9 – 11 July
Who is Lulu? In Frank Wedekind’s late nineteenth century double drama, now referred to as his ‘Lulu’ plays, in Earth Spirit (the first part), Lulu is equated with the serpent in the Garden of Eden, ‘created for every abuse, to allure and to poison and seduce’. But in Angela Carter’s 1970’s rewrite we meet a more tangible human being – ‘a tiny plump, fluffy big-eyed blonde, sports lavish furs, very high heels and a chic little hat, all of which she wears with a delightful wit, as if she saw the funny side of her own attractiveness.’
The graduating students from the Bristol School of Acting (BSA), the UK’s newest drama school, have fearlessly turned this demanding two and a half-hour piece into a vivid commentary on attitudes, both male and female, to the expression of sexual desire.

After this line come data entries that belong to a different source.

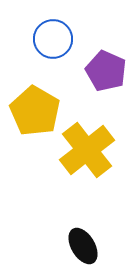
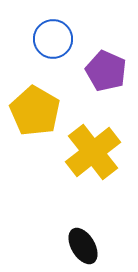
yellow cross: moved 6 px right, 2 px down
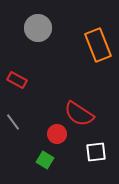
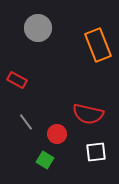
red semicircle: moved 9 px right; rotated 20 degrees counterclockwise
gray line: moved 13 px right
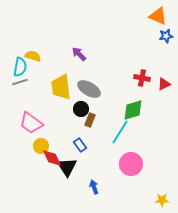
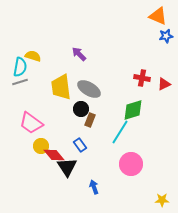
red diamond: moved 2 px right, 3 px up; rotated 15 degrees counterclockwise
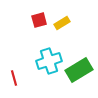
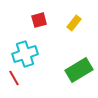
yellow rectangle: moved 12 px right; rotated 21 degrees counterclockwise
cyan cross: moved 24 px left, 7 px up
red line: rotated 14 degrees counterclockwise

Lulu the vamp, or Lulu the victim? The interesting dimension to Carter’s adaptation is that she can be both at the same time. While she might enjoy playing the seductress, underneath there is always the sense that she is not entirely in control of her destiny and remains ‘tragic, driven and doomed.’
The work is by turns exploitative, funny, but ultimately harrowing. BSA proved themselves absolutely capable of meeting the challenges with a performance that could be both hard-edged yet witty, sometimes almost unworldly. Aided by Angelica Rush’s draped back-clothed stage and riveting costumes, with rouged lighting by KJ, the atmosphere on stage was enhanced by Joseff Harris’s soundscape – at times pulsing with musical beats, at others with more ethereal synthed waves adding tension.

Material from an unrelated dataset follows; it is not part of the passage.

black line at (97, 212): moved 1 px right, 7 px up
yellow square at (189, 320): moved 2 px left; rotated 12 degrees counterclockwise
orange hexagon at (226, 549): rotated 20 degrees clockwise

With a cast of 21 to employ, director Natalie Simone has come up with a novel way to present the role of Lulu, not with one actor, but with seven, who follow Lulu’s trajectory from impoverished flower girl to wife and muse to establishment figures, before her plunge into jeopardy and doom at the hands of Jack The Ripper. This placed a high demand on the audience as one Lulu segued to the next. But the sheer confidence of the players kept everyone onboard.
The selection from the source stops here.